Suddenly my reverie is disturbed by the blonde bombshell nurse as she yanks my right breast up onto the tray, splays it out and lowers an upper tray onto it, flattening a naturally round plump thing into a painful pancake. All I can think of is:

"Is this how the strawberries feel in the jam when the bread is pressed down on them by the sandwich-maker, forcing those fruit to squelch out of the sides and drip down onto the plate in protest....."

She says (I suppose):

"Get your left breast out of the way you moron"

so I whip it over to the left making room for the right breast to spread her flesh comfortably on the tray. I think to myself: "What do they do with walnuts?"

Two Click 'n Ouches later the nurse disappears for ten minutes, leaving me 'torse nu' and petrified in my nakedness. i feel so vulnerable and wonder why they would not allow Julian with me into this moment between cancer and not - cancer.

"Right one again" she says and flattens me once more, this time down to 5.4 according to the docs orders. Trouble is my breast doesn't want to be flattened that much and lays resolutely at 5.6.

Ten more minutes alone...

"Impeccable" says the doc, not looking directly at my torse nu.

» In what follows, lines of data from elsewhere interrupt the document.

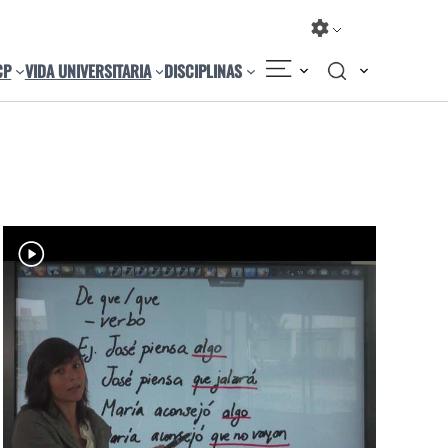
CP
VIDA UNIVERSITARIA
DISCIPLINAS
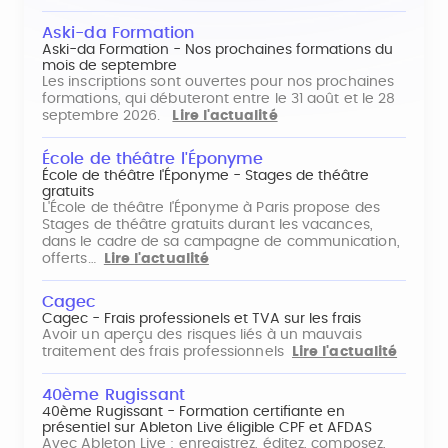
Aski-da Formation
Aski-da Formation - Nos prochaines formations du
mois de septembre
Les inscriptions sont ouvertes pour nos prochaines
formations, qui débuteront entre le 31 août et le 28
septembre 2026.
Lire l'actualité
École de théâtre l'Éponyme
École de théâtre l'Éponyme - Stages de théâtre
gratuits
L'École de théâtre l'Éponyme à Paris propose des
Stages de théâtre gratuits durant les vacances,
dans le cadre de sa campagne de communication,
offerts…
Lire l'actualité
Cagec
Cagec - Frais professionels et TVA sur les frais
Avoir un aperçu des risques liés à un mauvais
traitement des frais professionnels
Lire l'actualité
40ème Rugissant
40ème Rugissant - Formation certifiante en
présentiel sur Ableton Live éligible CPF et AFDAS
Avec Ableton Live : enregistrez, éditez, composez,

Oh, I think, not only am I healthy, but I have impeccable breasts. Marvellous, Vive la galanterie.

9 Comments:

Blogger blackbird said...

de-lurking to say WHEW!
glad to read that you are okay.

10:40 PM  
Anonymous Greg said...

Likewise. Thanks for sharing a moment like that with humour. Well told.

11:33 PM  
Blogger Lin said...

brava! having gone the 'c' route four years ago, I can appreciate such a brilliant result! Impeccable...who could ask for anything more.

12:26 AM  
Blogger Kimberly said...

That small sound you hear from across the pond? My breasts whimpering in sympathy. I'm due for a squish&scan (along with the yearly poke&prod) in about a month.

I'm glad that both the news and your breasts are impeccable!

9:05 AM  
Blogger Muse said...

I had the same experience about a year ago...the irregularity etc etc and was ordered to go back for a re-scan 6 months later. Well, it so happened that I moved to France shortly after that and haven't had the courage to brave the medical world - seeing as my French is still not wonderful....but I guess I should. You've reminded me to stop dithering.

10:53 AM  
Blogger Jean said...

Isn't impeccable a wonderful word - and all the more so now. I'm so glad you're fine Ruth. What a horrible experience. I have such mixed feelings about screening - no account taken of all this fear induced for nothing. The fear alone must shorten our lives. I'm awed that you can write about it with such style and humour.

11:12 AM  
Blogger Zinnia Cyclamen said...

Good news!

1:31 PM  
Anonymous Ruth said...

I was recalled for an immediate repeat check and found myself in a room with 20 other women nervously clutching blue paper robes to themselves. I didn't feel nervous, but uncomfortable, thinking: at least one of us will get the bad news today. Fortunately it wasn't me. The machine has a hard time photographing my rather large breasts, despite the gallant efforts of the nurse, all performed with a measure of good Irish humour. I ran out of there full tilt, so relieved to breathe fresh air. Congratulations for your good result!

2:57 PM  
Blogger Lesley said...

It's not always that bad. I've had several mammographies in France and never felt anything less than well looked after.